Content starts

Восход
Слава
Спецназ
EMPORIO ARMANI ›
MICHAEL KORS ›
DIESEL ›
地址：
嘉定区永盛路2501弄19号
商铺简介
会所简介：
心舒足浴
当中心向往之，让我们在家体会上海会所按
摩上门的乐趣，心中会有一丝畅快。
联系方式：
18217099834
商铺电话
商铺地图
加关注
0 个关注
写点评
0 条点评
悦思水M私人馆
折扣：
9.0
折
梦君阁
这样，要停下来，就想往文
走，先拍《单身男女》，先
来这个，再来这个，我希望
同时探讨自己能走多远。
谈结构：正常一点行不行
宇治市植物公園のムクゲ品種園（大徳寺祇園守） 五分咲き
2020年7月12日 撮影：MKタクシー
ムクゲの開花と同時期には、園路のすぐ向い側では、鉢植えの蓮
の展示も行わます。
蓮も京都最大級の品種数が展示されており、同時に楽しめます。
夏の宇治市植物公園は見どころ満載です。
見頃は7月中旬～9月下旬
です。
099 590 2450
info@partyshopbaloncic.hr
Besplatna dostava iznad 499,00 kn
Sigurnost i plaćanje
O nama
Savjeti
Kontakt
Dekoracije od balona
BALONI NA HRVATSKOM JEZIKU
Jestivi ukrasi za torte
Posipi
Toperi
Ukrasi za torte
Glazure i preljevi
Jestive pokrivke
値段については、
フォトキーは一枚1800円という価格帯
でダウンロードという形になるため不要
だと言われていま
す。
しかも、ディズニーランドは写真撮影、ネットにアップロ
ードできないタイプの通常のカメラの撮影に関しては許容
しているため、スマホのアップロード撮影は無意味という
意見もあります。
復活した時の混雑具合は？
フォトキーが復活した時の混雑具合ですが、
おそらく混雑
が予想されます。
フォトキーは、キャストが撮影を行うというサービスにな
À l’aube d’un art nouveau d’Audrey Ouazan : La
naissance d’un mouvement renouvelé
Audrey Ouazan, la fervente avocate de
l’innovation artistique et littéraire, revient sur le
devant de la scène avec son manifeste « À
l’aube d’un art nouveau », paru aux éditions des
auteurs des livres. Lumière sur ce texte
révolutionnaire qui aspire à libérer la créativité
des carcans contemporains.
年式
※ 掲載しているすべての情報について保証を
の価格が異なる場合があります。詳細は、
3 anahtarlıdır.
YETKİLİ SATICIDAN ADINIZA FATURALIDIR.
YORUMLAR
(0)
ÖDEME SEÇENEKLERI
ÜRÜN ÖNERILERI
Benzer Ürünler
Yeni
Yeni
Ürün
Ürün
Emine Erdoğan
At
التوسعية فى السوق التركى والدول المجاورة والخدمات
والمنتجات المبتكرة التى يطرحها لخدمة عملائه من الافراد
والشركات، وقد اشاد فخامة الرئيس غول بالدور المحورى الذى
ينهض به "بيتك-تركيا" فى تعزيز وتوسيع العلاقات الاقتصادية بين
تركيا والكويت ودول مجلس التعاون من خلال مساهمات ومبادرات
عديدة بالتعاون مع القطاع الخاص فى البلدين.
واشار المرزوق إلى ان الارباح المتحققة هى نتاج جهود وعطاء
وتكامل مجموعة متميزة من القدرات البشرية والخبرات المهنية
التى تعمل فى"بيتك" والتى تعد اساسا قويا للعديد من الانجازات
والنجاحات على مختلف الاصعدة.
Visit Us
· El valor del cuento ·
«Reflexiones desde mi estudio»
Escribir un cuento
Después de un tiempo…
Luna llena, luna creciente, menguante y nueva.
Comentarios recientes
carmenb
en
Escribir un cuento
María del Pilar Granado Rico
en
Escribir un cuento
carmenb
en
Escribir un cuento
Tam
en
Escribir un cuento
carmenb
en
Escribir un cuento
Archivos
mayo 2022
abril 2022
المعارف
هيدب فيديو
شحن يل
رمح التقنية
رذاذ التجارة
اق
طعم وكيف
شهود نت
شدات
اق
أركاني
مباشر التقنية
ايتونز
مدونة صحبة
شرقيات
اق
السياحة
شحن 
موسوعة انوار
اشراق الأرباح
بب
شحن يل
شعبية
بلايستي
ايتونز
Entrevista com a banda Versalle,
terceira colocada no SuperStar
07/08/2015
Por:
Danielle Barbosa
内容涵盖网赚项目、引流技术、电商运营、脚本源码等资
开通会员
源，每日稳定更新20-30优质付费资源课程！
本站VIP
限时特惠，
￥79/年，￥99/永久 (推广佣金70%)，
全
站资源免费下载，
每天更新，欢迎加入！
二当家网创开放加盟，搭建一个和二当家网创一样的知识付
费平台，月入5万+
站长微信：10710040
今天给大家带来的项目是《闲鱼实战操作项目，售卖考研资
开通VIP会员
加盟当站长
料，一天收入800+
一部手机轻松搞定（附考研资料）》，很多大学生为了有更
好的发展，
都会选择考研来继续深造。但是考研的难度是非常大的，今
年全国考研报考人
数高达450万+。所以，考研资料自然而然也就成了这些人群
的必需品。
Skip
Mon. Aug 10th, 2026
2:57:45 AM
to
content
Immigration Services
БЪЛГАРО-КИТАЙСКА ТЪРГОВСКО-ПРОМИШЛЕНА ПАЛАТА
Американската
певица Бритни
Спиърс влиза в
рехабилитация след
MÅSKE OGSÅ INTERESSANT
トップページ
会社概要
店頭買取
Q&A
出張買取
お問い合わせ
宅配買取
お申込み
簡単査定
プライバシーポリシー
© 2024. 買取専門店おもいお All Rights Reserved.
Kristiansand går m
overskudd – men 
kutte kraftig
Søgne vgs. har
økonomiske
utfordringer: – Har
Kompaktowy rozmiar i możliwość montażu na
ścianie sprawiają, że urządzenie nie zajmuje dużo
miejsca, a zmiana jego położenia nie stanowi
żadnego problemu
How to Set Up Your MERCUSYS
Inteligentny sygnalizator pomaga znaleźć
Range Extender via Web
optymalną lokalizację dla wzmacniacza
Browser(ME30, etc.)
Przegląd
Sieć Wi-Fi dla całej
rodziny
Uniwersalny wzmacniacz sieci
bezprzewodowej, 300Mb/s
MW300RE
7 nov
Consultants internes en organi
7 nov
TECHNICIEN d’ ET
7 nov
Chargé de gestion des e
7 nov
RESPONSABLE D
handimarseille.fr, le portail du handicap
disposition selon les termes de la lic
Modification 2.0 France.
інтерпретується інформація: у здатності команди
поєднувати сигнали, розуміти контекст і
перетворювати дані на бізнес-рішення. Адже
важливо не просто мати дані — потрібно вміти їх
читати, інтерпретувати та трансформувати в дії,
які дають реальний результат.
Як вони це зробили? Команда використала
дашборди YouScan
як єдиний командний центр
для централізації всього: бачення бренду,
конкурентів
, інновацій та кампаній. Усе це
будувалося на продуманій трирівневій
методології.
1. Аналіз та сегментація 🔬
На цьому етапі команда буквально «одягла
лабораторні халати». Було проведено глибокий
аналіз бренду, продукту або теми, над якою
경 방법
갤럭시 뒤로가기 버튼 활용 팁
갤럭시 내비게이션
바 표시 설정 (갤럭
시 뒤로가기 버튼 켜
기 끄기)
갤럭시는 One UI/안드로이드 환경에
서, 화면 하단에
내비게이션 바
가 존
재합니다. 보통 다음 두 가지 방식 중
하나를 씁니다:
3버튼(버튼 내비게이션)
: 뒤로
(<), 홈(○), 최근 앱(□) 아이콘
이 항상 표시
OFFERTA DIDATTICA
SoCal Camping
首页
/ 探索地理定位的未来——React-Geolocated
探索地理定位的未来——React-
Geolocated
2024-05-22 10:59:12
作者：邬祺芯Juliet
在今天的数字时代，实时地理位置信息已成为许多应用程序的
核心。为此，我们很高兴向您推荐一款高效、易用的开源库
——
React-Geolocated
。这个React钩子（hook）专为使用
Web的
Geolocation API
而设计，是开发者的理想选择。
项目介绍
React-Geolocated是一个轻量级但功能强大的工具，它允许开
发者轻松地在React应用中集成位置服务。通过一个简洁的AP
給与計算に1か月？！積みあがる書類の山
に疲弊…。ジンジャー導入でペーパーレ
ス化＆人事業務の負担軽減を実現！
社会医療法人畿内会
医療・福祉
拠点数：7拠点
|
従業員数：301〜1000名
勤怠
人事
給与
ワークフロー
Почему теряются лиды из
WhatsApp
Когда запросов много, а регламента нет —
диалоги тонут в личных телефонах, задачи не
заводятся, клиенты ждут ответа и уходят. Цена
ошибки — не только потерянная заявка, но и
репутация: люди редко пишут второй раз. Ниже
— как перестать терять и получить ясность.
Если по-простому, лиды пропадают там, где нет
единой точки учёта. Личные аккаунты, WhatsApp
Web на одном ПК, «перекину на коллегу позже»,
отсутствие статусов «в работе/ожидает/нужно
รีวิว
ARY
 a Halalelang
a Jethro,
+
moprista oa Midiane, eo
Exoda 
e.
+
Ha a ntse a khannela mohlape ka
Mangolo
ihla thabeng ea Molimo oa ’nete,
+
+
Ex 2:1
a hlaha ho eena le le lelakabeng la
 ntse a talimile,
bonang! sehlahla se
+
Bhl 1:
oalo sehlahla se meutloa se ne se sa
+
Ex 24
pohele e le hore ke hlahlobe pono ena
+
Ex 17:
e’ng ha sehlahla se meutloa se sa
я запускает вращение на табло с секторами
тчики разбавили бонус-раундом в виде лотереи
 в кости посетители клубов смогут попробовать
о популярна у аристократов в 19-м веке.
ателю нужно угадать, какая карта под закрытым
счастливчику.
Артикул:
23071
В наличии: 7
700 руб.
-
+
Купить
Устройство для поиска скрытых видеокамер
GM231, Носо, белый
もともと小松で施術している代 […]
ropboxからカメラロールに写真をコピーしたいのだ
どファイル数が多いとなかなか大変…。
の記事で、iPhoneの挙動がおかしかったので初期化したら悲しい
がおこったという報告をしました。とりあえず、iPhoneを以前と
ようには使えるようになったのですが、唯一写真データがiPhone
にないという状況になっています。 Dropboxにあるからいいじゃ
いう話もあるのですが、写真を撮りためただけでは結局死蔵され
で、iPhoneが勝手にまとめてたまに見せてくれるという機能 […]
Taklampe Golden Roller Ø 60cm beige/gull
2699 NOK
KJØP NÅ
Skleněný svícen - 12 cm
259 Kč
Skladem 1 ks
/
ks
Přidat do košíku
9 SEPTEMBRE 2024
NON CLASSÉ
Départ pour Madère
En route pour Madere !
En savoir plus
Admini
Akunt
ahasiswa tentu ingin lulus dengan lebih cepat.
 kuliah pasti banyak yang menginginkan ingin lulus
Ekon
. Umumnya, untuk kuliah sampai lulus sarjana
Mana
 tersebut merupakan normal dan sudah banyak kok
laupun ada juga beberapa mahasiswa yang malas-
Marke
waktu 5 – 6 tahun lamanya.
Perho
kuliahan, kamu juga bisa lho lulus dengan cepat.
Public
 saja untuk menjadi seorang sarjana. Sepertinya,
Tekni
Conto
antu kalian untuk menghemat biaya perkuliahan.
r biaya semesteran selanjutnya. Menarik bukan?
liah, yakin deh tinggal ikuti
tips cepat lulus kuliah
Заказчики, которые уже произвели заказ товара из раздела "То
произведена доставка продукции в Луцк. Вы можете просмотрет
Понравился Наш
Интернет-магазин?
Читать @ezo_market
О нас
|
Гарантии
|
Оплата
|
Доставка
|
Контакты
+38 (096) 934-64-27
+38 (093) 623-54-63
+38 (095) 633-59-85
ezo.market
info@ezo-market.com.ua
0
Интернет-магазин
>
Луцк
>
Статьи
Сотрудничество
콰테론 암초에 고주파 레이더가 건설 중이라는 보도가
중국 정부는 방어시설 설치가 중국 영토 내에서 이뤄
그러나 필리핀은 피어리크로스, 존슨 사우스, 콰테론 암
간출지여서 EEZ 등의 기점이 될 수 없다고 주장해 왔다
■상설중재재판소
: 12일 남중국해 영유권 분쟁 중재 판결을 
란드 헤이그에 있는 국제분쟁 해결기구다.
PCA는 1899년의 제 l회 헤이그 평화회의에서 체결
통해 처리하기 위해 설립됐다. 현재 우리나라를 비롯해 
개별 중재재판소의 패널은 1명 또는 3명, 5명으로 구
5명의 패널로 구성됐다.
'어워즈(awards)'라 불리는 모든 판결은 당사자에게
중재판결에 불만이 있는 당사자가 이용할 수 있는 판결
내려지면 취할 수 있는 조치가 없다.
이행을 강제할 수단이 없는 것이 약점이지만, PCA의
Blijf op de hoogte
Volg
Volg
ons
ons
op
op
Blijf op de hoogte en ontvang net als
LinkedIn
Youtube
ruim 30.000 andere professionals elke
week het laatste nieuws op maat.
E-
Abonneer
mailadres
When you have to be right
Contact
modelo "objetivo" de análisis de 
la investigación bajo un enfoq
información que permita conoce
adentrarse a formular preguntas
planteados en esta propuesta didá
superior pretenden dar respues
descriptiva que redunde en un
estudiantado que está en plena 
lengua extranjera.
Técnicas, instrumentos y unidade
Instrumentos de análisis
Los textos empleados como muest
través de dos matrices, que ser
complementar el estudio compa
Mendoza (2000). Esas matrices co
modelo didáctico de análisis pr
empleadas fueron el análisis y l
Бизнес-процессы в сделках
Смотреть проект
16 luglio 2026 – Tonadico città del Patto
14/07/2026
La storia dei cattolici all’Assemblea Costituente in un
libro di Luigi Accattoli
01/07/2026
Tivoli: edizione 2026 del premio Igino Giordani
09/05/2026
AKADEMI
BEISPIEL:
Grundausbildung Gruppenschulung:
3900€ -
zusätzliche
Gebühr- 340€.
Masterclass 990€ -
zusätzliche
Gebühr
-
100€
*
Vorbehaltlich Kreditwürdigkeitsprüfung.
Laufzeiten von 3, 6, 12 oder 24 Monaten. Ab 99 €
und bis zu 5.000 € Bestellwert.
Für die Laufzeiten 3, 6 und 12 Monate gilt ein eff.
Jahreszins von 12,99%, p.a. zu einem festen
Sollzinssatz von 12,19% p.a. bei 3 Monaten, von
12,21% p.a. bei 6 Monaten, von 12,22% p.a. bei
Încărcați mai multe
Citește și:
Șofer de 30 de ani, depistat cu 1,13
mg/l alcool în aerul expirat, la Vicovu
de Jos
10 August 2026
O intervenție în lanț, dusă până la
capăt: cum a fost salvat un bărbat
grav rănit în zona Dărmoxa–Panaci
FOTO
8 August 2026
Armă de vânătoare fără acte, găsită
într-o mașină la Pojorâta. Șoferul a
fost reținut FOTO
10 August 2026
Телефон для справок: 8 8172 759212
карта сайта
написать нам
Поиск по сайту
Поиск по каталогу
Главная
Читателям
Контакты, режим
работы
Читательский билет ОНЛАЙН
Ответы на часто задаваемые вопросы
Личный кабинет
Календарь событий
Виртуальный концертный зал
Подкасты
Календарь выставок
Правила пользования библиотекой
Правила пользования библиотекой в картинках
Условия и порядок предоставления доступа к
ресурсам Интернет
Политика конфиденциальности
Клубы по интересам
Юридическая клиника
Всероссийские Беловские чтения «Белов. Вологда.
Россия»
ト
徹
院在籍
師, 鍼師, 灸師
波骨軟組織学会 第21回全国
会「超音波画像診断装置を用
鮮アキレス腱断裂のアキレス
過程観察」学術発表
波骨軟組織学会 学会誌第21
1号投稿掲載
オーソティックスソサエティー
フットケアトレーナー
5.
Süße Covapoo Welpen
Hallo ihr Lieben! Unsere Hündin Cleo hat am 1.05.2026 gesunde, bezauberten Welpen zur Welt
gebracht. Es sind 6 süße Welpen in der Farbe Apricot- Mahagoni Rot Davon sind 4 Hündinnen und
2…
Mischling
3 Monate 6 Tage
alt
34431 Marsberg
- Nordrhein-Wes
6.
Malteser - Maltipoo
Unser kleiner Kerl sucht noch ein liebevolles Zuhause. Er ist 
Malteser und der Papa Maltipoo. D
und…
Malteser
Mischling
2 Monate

Content ends

What you need to do - Output the material above exactly, but only from the line that carries "ようには使えるようになったのですが、唯一写真データがiPhone" through the line that carries "ahasiswa tentu ingin".

Answer section -
ようには使えるようになったのですが、唯一写真データがiPhone
にないという状況になっています。 Dropboxにあるからいいじゃ
いう話もあるのですが、写真を撮りためただけでは結局死蔵され
で、iPhoneが勝手にまとめてたまに見せてくれるという機能 […]
Taklampe Golden Roller Ø 60cm beige/gull
2699 NOK
KJØP NÅ
Skleněný svícen - 12 cm
259 Kč
Skladem 1 ks
/
ks
Přidat do košíku
9 SEPTEMBRE 2024
NON CLASSÉ
Départ pour Madère
En route pour Madere !
En savoir plus
Admini
Akunt
ahasiswa tentu ingin lulus dengan lebih cepat.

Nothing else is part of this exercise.